Saved entries -
········
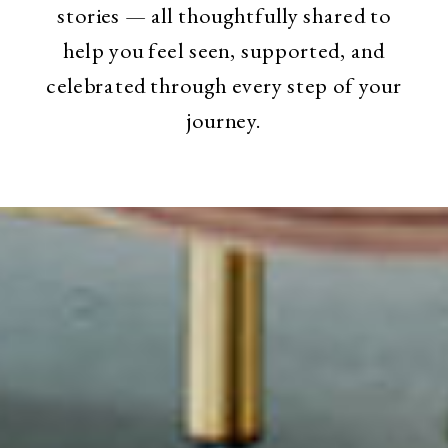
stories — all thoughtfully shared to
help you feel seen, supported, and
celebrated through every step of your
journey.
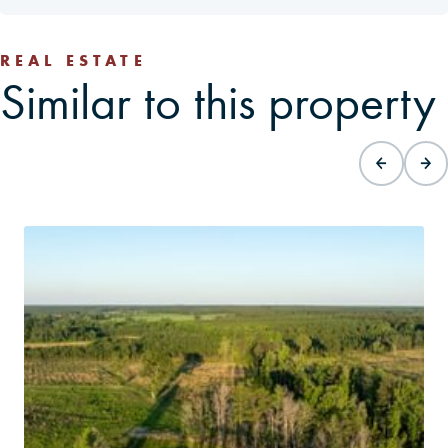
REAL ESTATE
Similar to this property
········
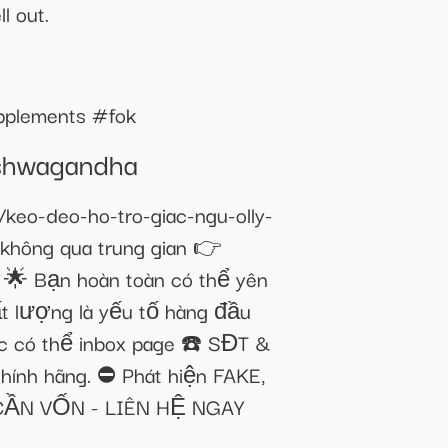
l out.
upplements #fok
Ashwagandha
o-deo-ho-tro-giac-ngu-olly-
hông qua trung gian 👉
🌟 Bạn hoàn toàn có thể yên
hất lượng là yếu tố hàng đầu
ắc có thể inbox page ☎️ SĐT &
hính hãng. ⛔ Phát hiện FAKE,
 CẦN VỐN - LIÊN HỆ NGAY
········
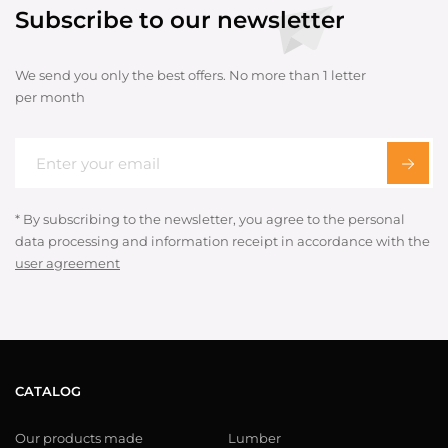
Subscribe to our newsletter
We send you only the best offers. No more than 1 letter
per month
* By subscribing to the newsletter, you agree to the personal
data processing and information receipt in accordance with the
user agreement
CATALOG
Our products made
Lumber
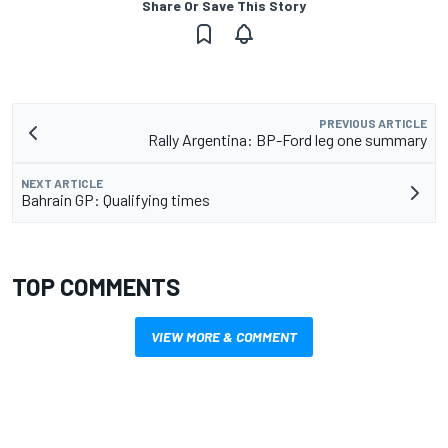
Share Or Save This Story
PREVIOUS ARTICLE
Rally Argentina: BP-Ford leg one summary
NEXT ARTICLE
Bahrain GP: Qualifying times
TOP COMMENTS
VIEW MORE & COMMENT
········
WHAT IS BEING ASKED -
Write out, word for word, the stretch of entries that begins at the line with "Subscribe to our newsletter" and ends at the line with "VIEW MORE & COMMENT". Pictures do not belong in it.

RESULT OF THIS TASK -
Subscribe to our newsletter
We send you only the best offers. No more than 1 letter
per month
* By subscribing to the newsletter, you agree to the personal
data processing and information receipt in accordance with the
user agreement
CATALOG
Our products made
Lumber
Share Or Save This Story
PREVIOUS ARTICLE
Rally Argentina: BP-Ford leg one summary
NEXT ARTICLE
Bahrain GP: Qualifying times
TOP COMMENTS
VIEW MORE & COMMENT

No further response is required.